Task brief — The needed output is the run of lines below from the one containing "di tutte le video-storie" through the one containing "Трубы медные", copied exactly and free of pictures.

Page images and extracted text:
##########
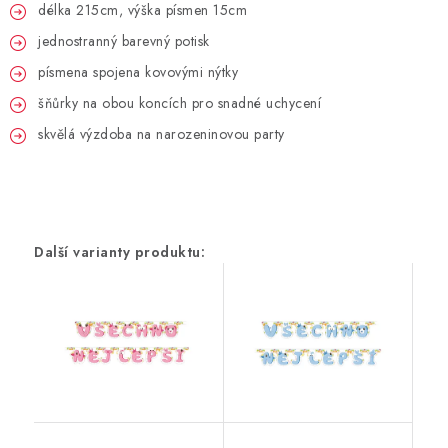
PARTY FOTOKOUTEK
délka 215cm, výška písmen 15cm
jednostranný barevný potisk
PIŇATY
písmena spojena kovovými nýtky
šňůrky na obou koncích pro snadné uchycení
ROZLUČKA SE SVOBODOU
skvělá výzdoba na narozeninovou party
STUHY A MAŠLE
SEZÓNNÍ SVÁTKY
VYSTŘELOVACÍ KONFETY
ORGANZY, STOLOVÉ ŠERPY
Kontakty
Obchodní podmínky
Podmínky ochrany osobních údajů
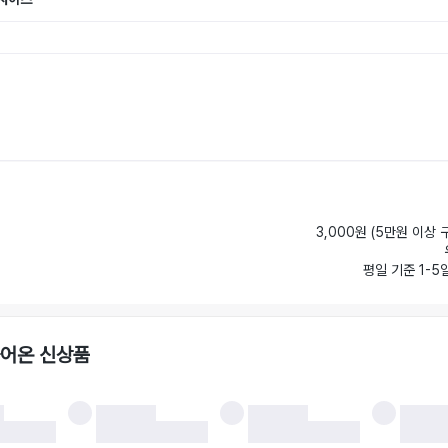
3,000원 (5만원 이상 
평일 기준 1-5
들어온 신상품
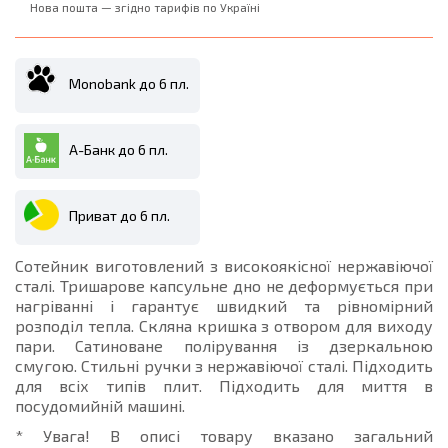
Нова пошта — згідно тарифів по Україні
Monobank до 6 пл.
А-Банк до 6 пл.
Приват до 6 пл.
Сотейник виготовлений з високоякісної нержавіючої
сталі. Тришарове капсульне дно не деформується при
нагріванні і гарантує швидкий та рівномірний
розподіл тепла. Скляна кришка з отвором для виходу
пари. Сатиноване полірування із дзеркальною
смугою. Стильні ручки з нержавіючої сталі. Підходить
для всіх типів плит. Підходить для миття в
посудомийній машині.
* Увага! В описі товару вказано загальний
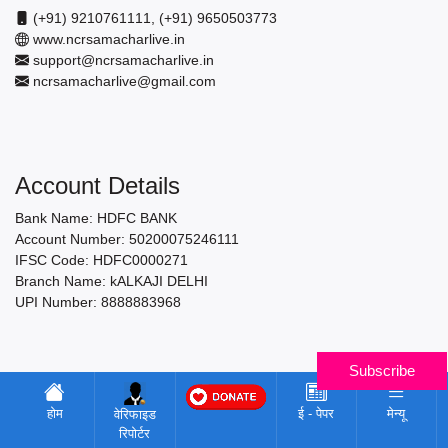
(+91) 9210761111, (+91) 9650503773
www.ncrsamacharlive.in
support@ncrsamacharlive.in
ncrsamacharlive@gmail.com
Account Details
Bank Name: HDFC BANK
Account Number: 50200075246111
IFSC Code: HDFC0000271
Branch Name: kALKAJI DELHI
UPI Number: 8888883968
Subscribe
होम
ई - पेपर
मेन्यू
वेरिफाइड
रिपोर्टर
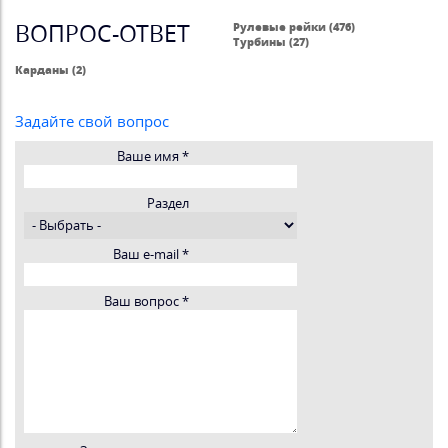
ВОПРОС-ОТВЕТ
Рулевые рейки (476)
Турбины (27)
Карданы (2)
Задайте свой вопрос
Ваше имя
*
Раздел
Ваш e-mail
*
Ваш вопрос
*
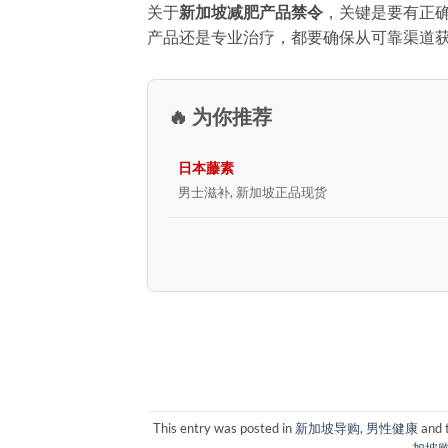
关于
新加坡减肥产品禁令
，关键是要有正
产品还是专业治疗，都要确保从可靠渠道
🔥 为你推荐
日本藤素
男士滋补, 新加坡正品现货
This entry was posted in
新加坡导购
,
男性健康
and 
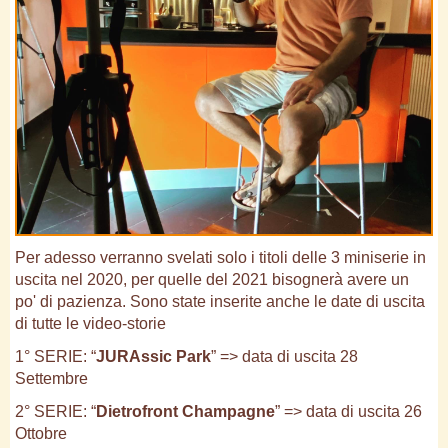
Per adesso verranno svelati solo i titoli delle 3 miniserie in
uscita nel 2020, per quelle del 2021 bisognerà avere un
po' di pazienza. Sono state inserite anche le date di uscita
di tutte le video-storie
1° SERIE: “
JURAssic Park
” => data di uscita 28
Settembre
2° SERIE: “
Dietrofront Champagne
” => data di uscita 26
Ottobre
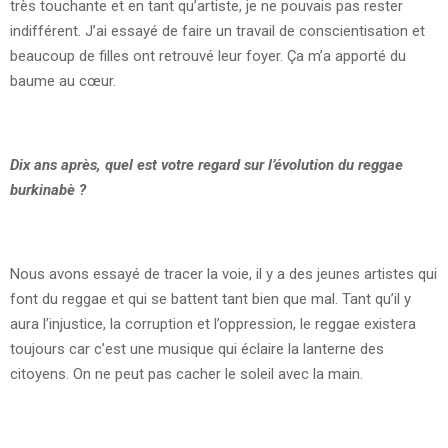
très touchante et en tant qu’artiste, je ne pouvais pas rester
indifférent. J’ai essayé de faire un travail de conscientisation et
beaucoup de filles ont retrouvé leur foyer. Ça m’a apporté du
baume au cœur.
Dix ans après, quel est votre regard sur l’évolution du reggae
burkinabè ?
Nous avons essayé de tracer la voie, il y a des jeunes artistes qui
font du reggae et qui se battent tant bien que mal. Tant qu’il y
aura l’injustice, la corruption et l’oppression, le reggae existera
toujours car c’est une musique qui éclaire la lanterne des
citoyens. On ne peut pas cacher le soleil avec la main.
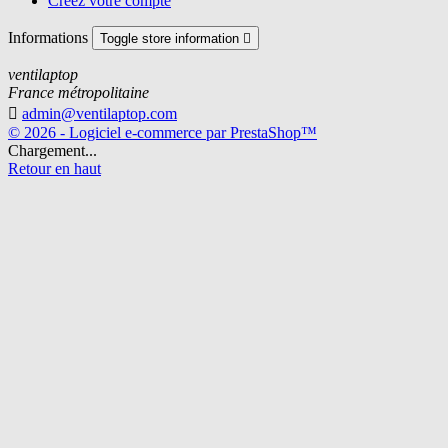
Créez votre compte
Informations
Toggle store information

ventilaptop
France métropolitaine

admin@ventilaptop.com
© 2026 - Logiciel e-commerce par PrestaShop™
Chargement...
Retour en haut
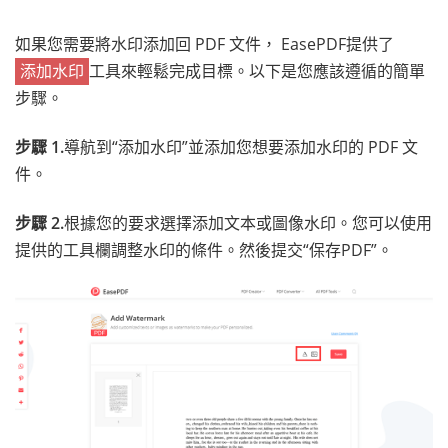
如果您需要將水印添加回 PDF 文件， EasePDF提供了
添加水印
工具來輕鬆完成目標。以下是您應該遵循的簡單
步驟。
步驟 1.
導航到“添加水印”並添加您想要添加水印的 PDF 文
件。
步驟 2.
根據您的要求選擇添加文本或圖像水印。您可以使用
提供的工具欄調整水印的條件。然後提交“保存PDF”。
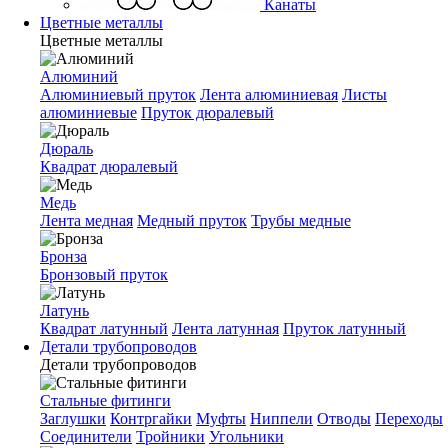
Канаты
Цветные металлы
Цветные металлы
Алюминий
Алюминиевый пруток
Лента алюминиевая
Листы
алюминиевые
Пруток дюралевый
Дюраль
Квадрат дюралевый
Медь
Лента медная
Медный пруток
Трубы медные
Бронза
Бронзовый пруток
Латунь
Квадрат латунный
Лента латунная
Пруток латунный
Детали трубопроводов
Детали трубопроводов
Стальные фитинги
Заглушки
Контргайки
Муфты
Ниппели
Отводы
Переходы
Соединители
Тройники
Угольники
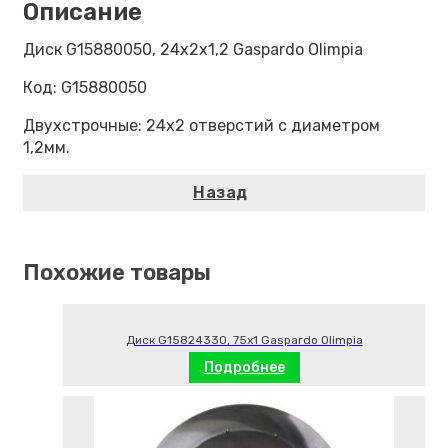
Диск G15880050, 24х2х1,2 Gaspardo Olimpia
Код: G15880050
Двухстрочные: 24х2 отверстий с диаметром
1,2мм.
Похожие товары
Диск G15824330, 75х1 Gaspardo Olimpia
Подробнее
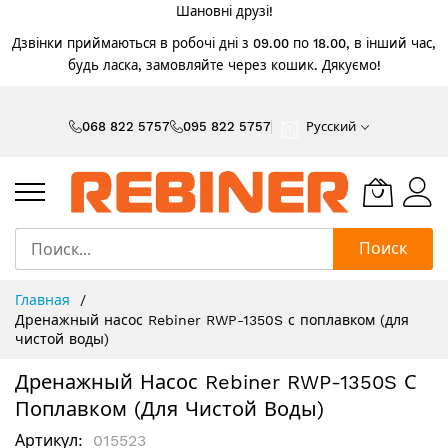
Шановні друзі!
Дзвінки приймаються в робочі дні з 09.00 по 18.00, в інший час,
будь ласка, замовляйте через кошик. Дякуємо!
Skip
to
068 822 5757
095 822 5757
Русский
Content
Поиск
Главная
Дренажный насос Rebiner RWP-1350S с поплавком (для
чистой воды)
Дренажный Насос Rebiner RWP-1350S С
Поплавком (для Чистой Воды)
Артикул
015523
##########
Answer to the exercise —
di tutte le video-storie
1° SERIE: “
JURAssic Park
” => data di uscita 28
Settembre
2° SERIE: “
Dietrofront Champagne
” => data di uscita 26
Ottobre
très touchante et en tant qu’artiste, je ne pouvais pas rester
indifférent. J’ai essayé de faire un travail de conscientisation et
beaucoup de filles ont retrouvé leur foyer. Ça m’a apporté du
baume au cœur.
Dix ans après, quel est votre regard sur l’évolution du reggae
burkinabè ?
Nous avons essayé de tracer la voie, il y a des jeunes artistes qui
font du reggae et qui se battent tant bien que mal. Tant qu’il y
aura l’injustice, la corruption et l’oppression, le reggae existera
toujours car c’est une musique qui éclaire la lanterne des
citoyens. On ne peut pas cacher le soleil avec la main.
Créez votre compte
Informations
Toggle store information

ventilaptop
France métropolitaine

admin@ventilaptop.com
© 2026 - Logiciel e-commerce par PrestaShop™
Chargement...
Retour en haut
如果您需要將水印添加回 PDF 文件， EasePDF提供了
添加水印
工具來輕鬆完成目標。以下是您應該遵循的簡單
步驟。
步驟 1.
導航到“添加水印”並添加您想要添加水印的 PDF 文
件。
步驟 2.
根據您的要求選擇添加文本或圖像水印。您可以使用
提供的工具欄調整水印的條件。然後提交“保存PDF”。
Канаты
Цветные металлы
Цветные металлы
Алюминий
Алюминиевый пруток
Лента алюминиевая
Листы
алюминиевые
Пруток дюралевый
Дюраль
Квадрат дюралевый
Медь
Лента медная
Медный пруток
Трубы медные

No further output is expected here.